There are 393 traffic junctions in Bengaluru of which work is ongoing or about to be completed in 85. The remaining 308 still need to be fixed. The major one among them is the Cantonment underpass Junction — a highly complex junction along Miller’s Road with multiple underpasses under the railway line. “Unfortunately, the junction has been designed in such a way that traffic coming from North (TV Tower, Nandidurga Road and Cantonment Railway Station rear entrance) and moving towards Kodava Samaja is forced to take a detour of an additional kilometre towards Queen’s Road and back to the junction. Our study showed that about 10,000 vehicles take this detour every 24 hours, leading to congestion and loss of precious time and fuel. After studying this junction in detail, we have come up with a conceptual design to solve the same. We await the visit of senior traffic officials to the junction to study our solution and take it forward,” said Dugar.

Meanwhile, Ashish Verma, Associate Professor, Transportation Systems Engineering Convenor, IISc Sustainable Transportation Lab, has opined that there is a good scope for better engineering of traffic junctions in Bengaluru of all types; signalized, unsignalized, grade separated (underpass/flyovers).

“Due to poor workmanship and bad engineering, we often come across engineering defects that impact the smooth traffic flow at these junctions as well as the safety of all road users, including pedestrians. At junctions with traffic signals, often the signal timings are un-scientific and not optimum (often managed manually by traffic constables by pressing signal controller buttons), which leads to higher delays and tendency of signal jumping,” he said.
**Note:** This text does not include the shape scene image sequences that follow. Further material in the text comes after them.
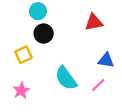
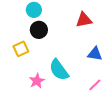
pink line: (98, 85) -> (95, 85), moved
pink star: (21, 90) -> (37, 81), moved

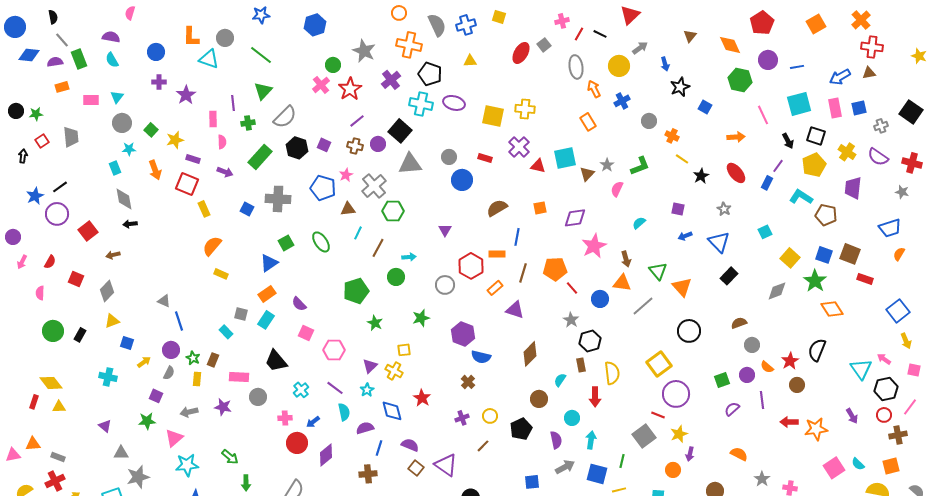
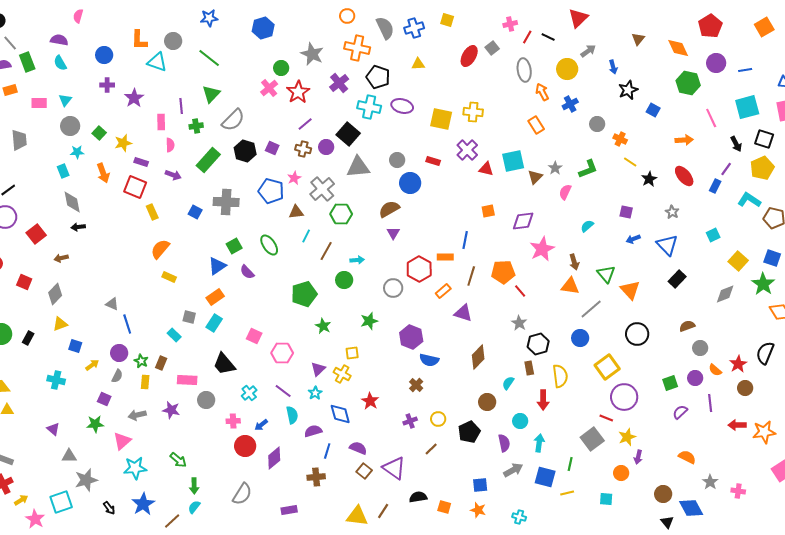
brown semicircle: (497, 208) -> (389, 209), moved
blue circle: (600, 299) -> (580, 338), moved
purple semicircle: (299, 304) -> (247, 272), moved

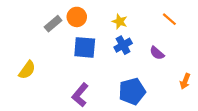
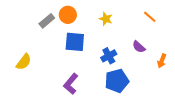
blue cross: (123, 45) -> (109, 56), moved
orange arrow: (185, 81) -> (162, 61), moved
Verma said that in many cases the directional lanes are missing on approach roads leading to further delays in clearing of queues when the signal turns green. “Moreover, pedestrian signal timings are either not accommodated or it is kept less than what is required, leading to safety risk for pedestrians while crossing the junctions. Non-uniformity of road geometry also leads to frequent points of bottleneck,” he said.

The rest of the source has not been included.